Now, those are some sensational examples, and you might be thinking: “I’m always conscious of security with PHI, with email, and so are my employees. Why should I care about the breaches of others?”

That is a valid question, and indeed valid points: not everyone is a security risk. Most readers of this article will never pose the risks detailed in those examples.

Unfortunately, our industry is not an industry of one. While 98% of the healthcare practitioners in the industry will never cause a breach of PHI, there is still that remaining 2%.

And that 2% is causing serious problems. Why should you care? Simple: the security breaches caused by that 2% undermine the public trust in our healthcare system.

A Black Book consumer survey from December 2016 detailed some surprising responses to questions of privacy in the healthcare sector. According to the survey, “57% of consumers are skeptical of the overall benefits of health information technologies, mainly because of recently reported data hacking and a perceived lack of privacy protection by providers.” Additionally, 89% of individuals decided not to disclose health information during visits.

While these numbers are US statistics, Canada is not at all dissimilar. In a CMPA article from 2013, the results of a Canada-wide survey revealed that 43% of individuals “would withhold information from their care provider based on privacy concerns.” A recent article from the Privacy Commissioner of Canada shows the aforementioned sentiment remains, as a recent poll indicates that 78% of Canadians have become “less willing to share their personal information.”

These statistics are troubling for the healthcare sector. Trust is crucial for successful doctor-patient relationships, yet the prevailing sentiment is that the public at large does not trust their personal information in the hands of others, to the point where patients are choosing privacy and security over the disclosure of potentially vital PHI.

This perception needs to change, and it begins with every practitioner, not just those who have breached security before.

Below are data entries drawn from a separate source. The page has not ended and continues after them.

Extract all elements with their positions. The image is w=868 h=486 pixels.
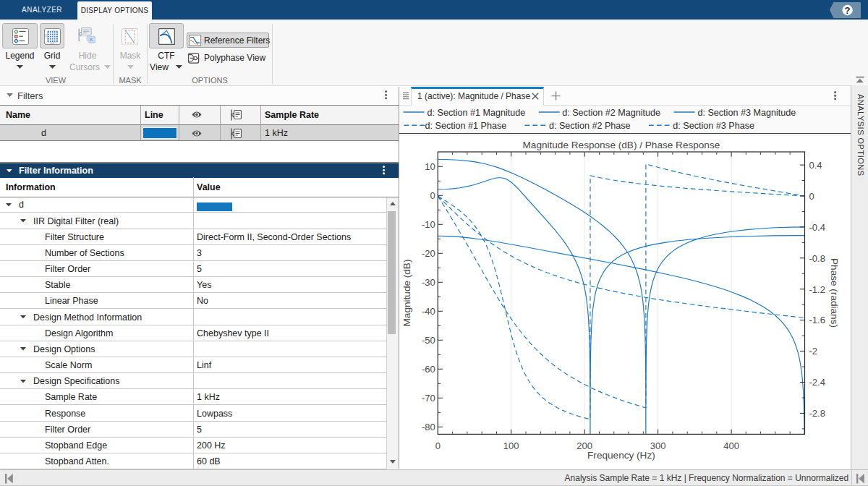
svg-text:-10: -10 [422, 219, 435, 230]
svg-text:Magnitude Response (dB) / Phas: Magnitude Response (dB) / Phase Response [523, 140, 720, 150]
svg-text:-1.2: -1.2 [809, 284, 825, 295]
svg-text:Frequency (Hz): Frequency (Hz) [587, 450, 655, 461]
svg-text:0: 0 [430, 190, 435, 201]
svg-text:d: Section #3 Phase: d: Section #3 Phase [673, 121, 754, 131]
svg-text:-2.8: -2.8 [809, 408, 825, 419]
svg-text:-20: -20 [422, 248, 435, 259]
svg-text:d: Section #1 Phase: d: Section #1 Phase [425, 121, 507, 131]
svg-text:-0.8: -0.8 [809, 253, 825, 264]
svg-text:0: 0 [435, 440, 441, 451]
svg-text:d: Section #3 Magnitude: d: Section #3 Magnitude [697, 108, 796, 118]
svg-text:d: Section #2 Phase: d: Section #2 Phase [549, 121, 631, 131]
svg-text:d: Section #2 Magnitude: d: Section #2 Magnitude [562, 108, 660, 118]
svg-text:-1.6: -1.6 [809, 315, 825, 325]
svg-text:300: 300 [650, 440, 666, 451]
svg-text:100: 100 [503, 440, 519, 451]
svg-text:-2.4: -2.4 [809, 377, 825, 388]
svg-text:-60: -60 [422, 364, 435, 375]
svg-text:-2: -2 [809, 346, 818, 357]
svg-text:200: 200 [576, 440, 592, 451]
svg-text:d: Section #1 Magnitude: d: Section #1 Magnitude [427, 108, 526, 118]
svg-text:0: 0 [809, 191, 814, 202]
svg-text:-80: -80 [422, 422, 435, 432]
svg-text:-50: -50 [422, 335, 435, 346]
svg-text:-70: -70 [422, 393, 435, 404]
svg-text:-30: -30 [422, 277, 435, 288]
svg-text:?: ? [845, 5, 851, 16]
svg-text:-40: -40 [422, 306, 435, 317]
svg-text:-0.4: -0.4 [809, 222, 825, 233]
svg-text:400: 400 [723, 440, 739, 451]
svg-text:Phase (radians): Phase (radians) [829, 258, 840, 328]
svg-text:10: 10 [425, 161, 435, 172]
svg-text:Magnitude (dB): Magnitude (dB) [401, 260, 412, 327]
svg-text:0.4: 0.4 [809, 160, 822, 171]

There is good news, however. Fast, easy communication does not need to be compromised for the sake of security. The ability to communicate with everyone as fast and easily as with email, using a fully encrypted and traceable system, exists. . A system where email address typos don’t matter. A system where someone using a fake email address cannot trick a user into divulging sensitive information. A system where no sensitive or personal information is stored on your computer, laptop, tablet, or mobile device. A system where a stolen device no longer means a security breach.

89% of individuals decided not to disclose health information during visits. 89%. That number should be 0%.

The first step to turning 89% into 0% is for everyone to recognize that convenient and instant communication can occur within a secure environment; security is no longer a hindrance to usability.

dr2dr was designed to be as easy to use as any email or text message app, as fast as both, while still ensuring the highest security and encryption for all communications and data sent through it.

Change is difficult. For everyone. And if you find yourself thinking that moving away from email in your practice is too difficult, remember this one number: 89%.

Change is difficult, but it is necessary. Change the healthcare system for the better. Improve the healthcare experience for your patients.

Security or convenience is no longer the only choice.

Security with convenience is now available.